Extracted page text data
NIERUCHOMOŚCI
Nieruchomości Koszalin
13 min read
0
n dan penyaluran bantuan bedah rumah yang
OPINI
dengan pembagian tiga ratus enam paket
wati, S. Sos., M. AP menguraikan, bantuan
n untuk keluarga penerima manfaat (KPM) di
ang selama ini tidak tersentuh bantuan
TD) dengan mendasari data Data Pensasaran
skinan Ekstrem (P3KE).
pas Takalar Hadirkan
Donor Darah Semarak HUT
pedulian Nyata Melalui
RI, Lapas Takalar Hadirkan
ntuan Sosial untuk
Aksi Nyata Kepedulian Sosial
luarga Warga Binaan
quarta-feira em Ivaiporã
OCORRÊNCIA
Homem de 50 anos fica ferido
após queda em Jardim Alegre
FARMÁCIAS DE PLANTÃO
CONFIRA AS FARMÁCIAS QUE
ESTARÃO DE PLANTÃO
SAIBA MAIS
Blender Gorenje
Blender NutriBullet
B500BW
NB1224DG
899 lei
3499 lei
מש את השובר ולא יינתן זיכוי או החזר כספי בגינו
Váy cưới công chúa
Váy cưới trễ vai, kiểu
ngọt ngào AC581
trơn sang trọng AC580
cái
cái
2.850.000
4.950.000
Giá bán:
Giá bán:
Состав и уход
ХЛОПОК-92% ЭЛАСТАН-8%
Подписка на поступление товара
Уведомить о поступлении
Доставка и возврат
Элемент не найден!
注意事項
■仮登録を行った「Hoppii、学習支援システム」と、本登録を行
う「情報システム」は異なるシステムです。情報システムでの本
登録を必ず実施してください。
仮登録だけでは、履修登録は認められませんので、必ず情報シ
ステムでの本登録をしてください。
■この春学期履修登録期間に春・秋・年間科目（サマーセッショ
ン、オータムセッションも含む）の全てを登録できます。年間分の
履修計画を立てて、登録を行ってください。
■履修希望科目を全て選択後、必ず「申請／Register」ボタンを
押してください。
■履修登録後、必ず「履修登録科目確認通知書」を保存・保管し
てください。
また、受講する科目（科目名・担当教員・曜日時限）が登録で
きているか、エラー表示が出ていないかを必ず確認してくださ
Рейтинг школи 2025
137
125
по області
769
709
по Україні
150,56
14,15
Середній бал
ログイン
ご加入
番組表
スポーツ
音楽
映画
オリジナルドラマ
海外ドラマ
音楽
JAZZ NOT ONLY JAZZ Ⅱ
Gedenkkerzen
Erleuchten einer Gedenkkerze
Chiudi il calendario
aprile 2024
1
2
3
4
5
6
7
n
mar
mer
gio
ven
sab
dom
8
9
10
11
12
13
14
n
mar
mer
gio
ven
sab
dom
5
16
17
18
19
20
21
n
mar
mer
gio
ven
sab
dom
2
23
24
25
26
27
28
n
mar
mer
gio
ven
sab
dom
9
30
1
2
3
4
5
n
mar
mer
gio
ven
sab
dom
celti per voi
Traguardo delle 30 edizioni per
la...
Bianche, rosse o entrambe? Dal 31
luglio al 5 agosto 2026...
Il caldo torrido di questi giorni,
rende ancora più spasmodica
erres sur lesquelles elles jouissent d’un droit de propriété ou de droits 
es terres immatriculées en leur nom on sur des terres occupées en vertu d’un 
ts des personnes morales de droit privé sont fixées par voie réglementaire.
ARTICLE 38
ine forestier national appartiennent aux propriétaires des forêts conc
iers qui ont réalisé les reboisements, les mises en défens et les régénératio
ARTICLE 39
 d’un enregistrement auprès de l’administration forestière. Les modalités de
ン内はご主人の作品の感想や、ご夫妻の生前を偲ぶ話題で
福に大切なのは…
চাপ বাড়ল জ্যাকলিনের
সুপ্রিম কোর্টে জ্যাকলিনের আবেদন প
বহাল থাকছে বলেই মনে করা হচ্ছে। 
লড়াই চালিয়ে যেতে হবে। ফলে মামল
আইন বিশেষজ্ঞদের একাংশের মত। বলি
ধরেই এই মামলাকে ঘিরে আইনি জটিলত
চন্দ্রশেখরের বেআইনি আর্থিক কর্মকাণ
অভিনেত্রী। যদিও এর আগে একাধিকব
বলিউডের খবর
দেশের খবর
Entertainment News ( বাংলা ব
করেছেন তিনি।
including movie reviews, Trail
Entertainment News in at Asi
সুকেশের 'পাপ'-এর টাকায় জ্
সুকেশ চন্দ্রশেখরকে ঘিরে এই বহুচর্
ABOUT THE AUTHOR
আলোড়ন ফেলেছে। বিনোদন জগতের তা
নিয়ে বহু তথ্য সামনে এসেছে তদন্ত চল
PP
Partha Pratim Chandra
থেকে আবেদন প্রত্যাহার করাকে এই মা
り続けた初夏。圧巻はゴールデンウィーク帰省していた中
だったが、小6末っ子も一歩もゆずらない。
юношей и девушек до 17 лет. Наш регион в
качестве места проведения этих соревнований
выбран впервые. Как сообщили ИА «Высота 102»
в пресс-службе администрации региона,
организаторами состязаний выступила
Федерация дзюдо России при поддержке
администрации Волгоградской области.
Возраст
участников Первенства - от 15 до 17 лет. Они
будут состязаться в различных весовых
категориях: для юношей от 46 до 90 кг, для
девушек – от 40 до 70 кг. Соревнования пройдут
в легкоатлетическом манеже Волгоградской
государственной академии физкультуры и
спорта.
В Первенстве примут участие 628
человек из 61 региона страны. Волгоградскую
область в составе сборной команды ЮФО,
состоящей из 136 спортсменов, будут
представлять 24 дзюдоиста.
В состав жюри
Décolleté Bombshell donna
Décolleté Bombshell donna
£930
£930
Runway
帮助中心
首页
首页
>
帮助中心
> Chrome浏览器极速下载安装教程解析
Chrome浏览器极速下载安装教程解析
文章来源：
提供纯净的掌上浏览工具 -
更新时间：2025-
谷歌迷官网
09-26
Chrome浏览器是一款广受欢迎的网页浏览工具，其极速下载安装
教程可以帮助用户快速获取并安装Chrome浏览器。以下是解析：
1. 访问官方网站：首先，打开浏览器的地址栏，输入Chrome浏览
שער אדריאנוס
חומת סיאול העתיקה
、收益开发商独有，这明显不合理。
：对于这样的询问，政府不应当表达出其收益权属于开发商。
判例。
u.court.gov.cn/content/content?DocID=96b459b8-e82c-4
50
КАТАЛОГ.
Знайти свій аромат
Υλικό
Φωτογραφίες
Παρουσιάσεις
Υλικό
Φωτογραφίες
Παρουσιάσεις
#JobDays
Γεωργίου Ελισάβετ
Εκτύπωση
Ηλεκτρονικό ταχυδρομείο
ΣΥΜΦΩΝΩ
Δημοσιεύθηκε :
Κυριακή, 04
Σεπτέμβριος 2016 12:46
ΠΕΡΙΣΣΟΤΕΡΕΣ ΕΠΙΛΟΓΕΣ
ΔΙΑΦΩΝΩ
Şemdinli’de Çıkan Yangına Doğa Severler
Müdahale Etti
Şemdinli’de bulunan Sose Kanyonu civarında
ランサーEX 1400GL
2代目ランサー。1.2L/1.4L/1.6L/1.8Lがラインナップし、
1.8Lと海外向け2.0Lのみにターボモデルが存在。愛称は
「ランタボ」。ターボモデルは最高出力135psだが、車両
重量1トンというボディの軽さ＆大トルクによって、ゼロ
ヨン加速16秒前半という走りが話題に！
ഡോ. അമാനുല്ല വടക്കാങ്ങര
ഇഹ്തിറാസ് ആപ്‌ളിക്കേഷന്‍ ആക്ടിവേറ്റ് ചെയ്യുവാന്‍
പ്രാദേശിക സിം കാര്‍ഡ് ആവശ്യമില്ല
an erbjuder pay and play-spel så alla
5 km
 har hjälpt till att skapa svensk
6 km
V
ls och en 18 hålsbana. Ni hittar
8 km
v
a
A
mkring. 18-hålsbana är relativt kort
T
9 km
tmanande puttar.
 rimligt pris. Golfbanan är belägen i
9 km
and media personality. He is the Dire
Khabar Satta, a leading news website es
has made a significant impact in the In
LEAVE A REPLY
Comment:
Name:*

◆ **Required action**
All that belongs in your answer is the stretch of entries above from the line with "り続けた初夏。圧巻はゴールデンウィーク帰省していた中" through the line with "Федерация дзюдо России при поддержке", printed exactly.

◆ **Completed task**
り続けた初夏。圧巻はゴールデンウィーク帰省していた中
だったが、小6末っ子も一歩もゆずらない。
юношей и девушек до 17 лет. Наш регион в
качестве места проведения этих соревнований
выбран впервые. Как сообщили ИА «Высота 102»
в пресс-службе администрации региона,
организаторами состязаний выступила
Федерация дзюдо России при поддержке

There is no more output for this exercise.